= Differential TTL =

Differential TTL is a type of binary electrical signaling based on the transistor-transistor logic (TTL) concept. It enables electronic systems to be relatively immune to noise. RS-422 and RS-485 outputs can be implemented as differential TTL.

Normal TTL signals are single-ended, which means that each signal consists of a voltage on one wire, referenced to a system ground. The "low" voltage level is zero to 0.8 volts, and the "high" voltage level is 2 volts to 5 volts. A differential TTL signal consists of two such wires, also referenced to a system ground. The logic level on one wire is always the complement of the other. The principle is similar to that of low-voltage differential signaling (LVDS), but with different voltage levels.

Differential TTL is used in preference to single-ended TTL for long-distance signaling. In a long cable, stray electromagnetic fields in the environment, or stray currents in the system ground, can induce unwanted voltages that cause errors at the receiver. With a differential pair of wires, roughly the same unwanted voltage is induced in each wire. The receiver subtracts the voltages on the two wires, so that the unwanted voltage disappears, and only the voltage created by the driver remains.

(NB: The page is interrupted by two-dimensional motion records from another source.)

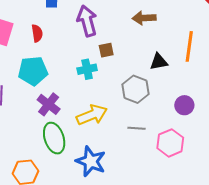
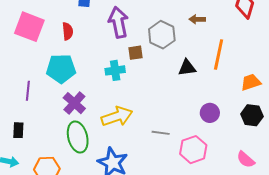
brown arrow: (144, 18) -> (197, 19), moved, size x0.7
gray hexagon: (135, 89) -> (162, 35), moved

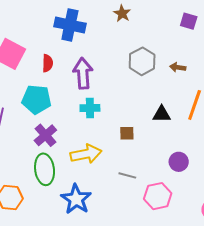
purple arrow: (118, 22) -> (83, 73), moved
gray hexagon: (162, 35) -> (142, 61), moved
brown square: (135, 53) -> (127, 133), moved

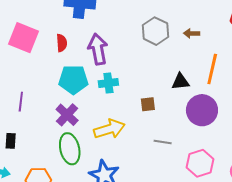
cyan pentagon: (36, 99) -> (73, 80), moved
purple circle: (179, 162) -> (202, 110), moved, size x1.6
gray line: (127, 175) -> (163, 142), moved
pink hexagon: (158, 196) -> (200, 163), moved

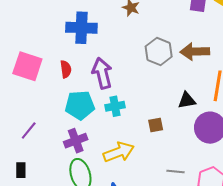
brown arrow: (192, 33) -> (195, 52), size x1.8
purple line: (21, 102) -> (29, 130), turned 36
purple cross: (67, 115) -> (76, 141), turned 30
gray line: (163, 142) -> (176, 172), moved

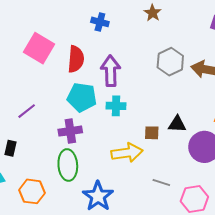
blue cross: (81, 28) -> (100, 22), size x0.6
red semicircle: (66, 69) -> (76, 59), size x1.5
black triangle: (187, 100) -> (177, 124), moved
yellow arrow: (119, 152) -> (127, 153), moved

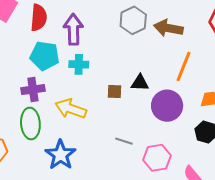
yellow arrow: (127, 153) -> (71, 109), moved, turned -152

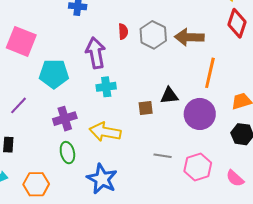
red semicircle: (39, 18) -> (123, 31), moved, size x0.6
cyan pentagon: (45, 56) -> (54, 74), moved
green ellipse: (30, 123) -> (67, 153), size x0.7

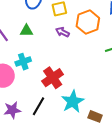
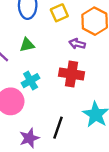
purple arrow: (62, 32) -> (77, 44), moved
red cross: (53, 78) -> (72, 74), moved, turned -35

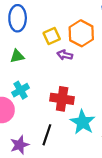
yellow square: (59, 13) -> (52, 36), moved
red cross: (72, 74) -> (62, 99), moved

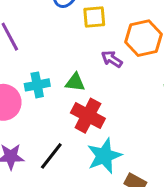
yellow square: (52, 36) -> (94, 17), moved
green triangle: (17, 56) -> (75, 82), moved

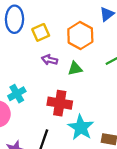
purple arrow: (112, 59) -> (50, 60), moved
green triangle: (75, 82) -> (75, 69), moved

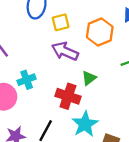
purple arrow: (50, 60) -> (65, 51), size x1.6
green triangle: (75, 69) -> (89, 78), moved, turned -35

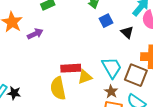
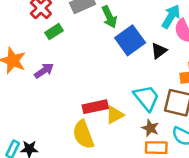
blue square: (106, 21) -> (130, 40), size x1.6
black triangle: (127, 32) -> (159, 51), turned 48

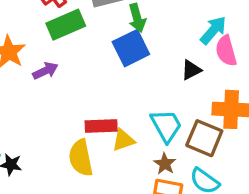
green rectangle: (54, 32) -> (66, 25), size x1.6
blue square: (130, 40) -> (131, 48), moved

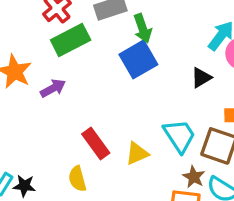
red rectangle: (101, 126) -> (96, 143), moved, turned 60
yellow semicircle: (81, 158) -> (77, 179), moved, size x0.7
brown star: (165, 164) -> (194, 177), moved

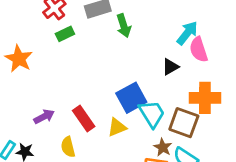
green rectangle: (71, 40) -> (65, 34), size x0.6
blue square: (138, 59) -> (131, 98), moved
purple arrow: (53, 88) -> (44, 117), moved

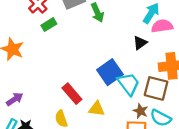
pink semicircle: (199, 50) -> (162, 26), turned 105
purple arrow: (44, 117) -> (15, 99), moved
yellow triangle: (117, 127) -> (97, 109), moved, turned 35

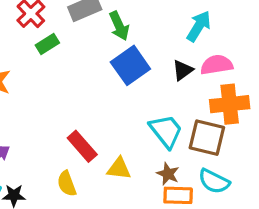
pink semicircle: (162, 26) -> (217, 65), moved
blue square: (110, 72) -> (130, 65), moved
brown star: (141, 111) -> (168, 174), moved

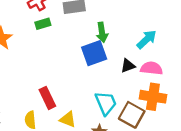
green arrow: (119, 26) -> (102, 32), moved

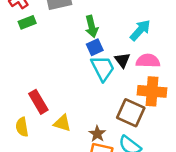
blue square: (94, 53) -> (95, 47), moved, size x0.6
black triangle: (128, 66) -> (122, 60), turned -42
cyan trapezoid: (106, 103) -> (103, 68), moved

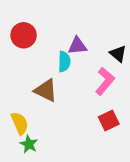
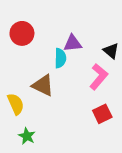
yellow semicircle: (20, 123) -> (16, 104), moved

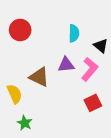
purple triangle: (73, 43) -> (66, 65), moved
cyan semicircle: (60, 58) -> (74, 33), moved

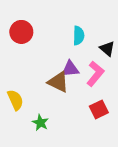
brown triangle: (39, 77) -> (58, 82), moved
green star: (25, 123) -> (40, 123), moved

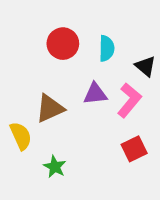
red circle: (21, 32) -> (63, 44), moved
brown triangle: (58, 82) -> (50, 108), moved, turned -50

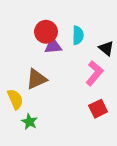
purple triangle: (95, 94) -> (53, 46), moved
green star: (55, 167) -> (29, 122), moved

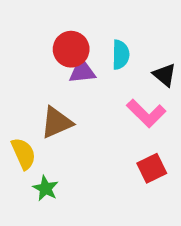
pink L-shape: (94, 73) -> (146, 113), turned 95

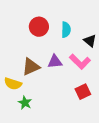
purple triangle: (82, 71) -> (55, 62), moved
yellow semicircle: (24, 154) -> (13, 84), turned 132

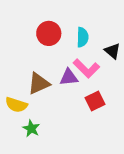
pink L-shape: (80, 62) -> (86, 68), moved
red square: (83, 92) -> (95, 101), moved

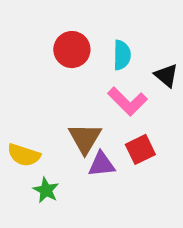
purple triangle: (69, 77) -> (102, 164), moved
brown triangle: (39, 83) -> (85, 138), moved, turned -35

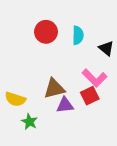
pink L-shape: (127, 101) -> (94, 78), moved
brown triangle: (85, 138) -> (54, 89), turned 45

A second advantage of differential TTL is that the differential pair of wires can form a current loop. The driver sources a current from the power supply into one wire. This current passes along the wire to the receiver, through the termination resistor and back up the other wire, then back through the driver and down to ground. No net current is exchanged between the driver and receiver, which means that none of the signal current has to return through the ground connection (if there is one) between the two ends. This arrangement prevents the signal from injecting currents into the ground connection, which might upset other circuits attached to it.

Differential TTL is the most common type of high-voltage differential signaling (HVDS).

== Applications ==
Differential TTL signaling was used in the Serial Storage Architecture (SSA) standard devised by IBM, but this is mostly obsolete. More efficient signaling techniques such as LVDS are now used instead.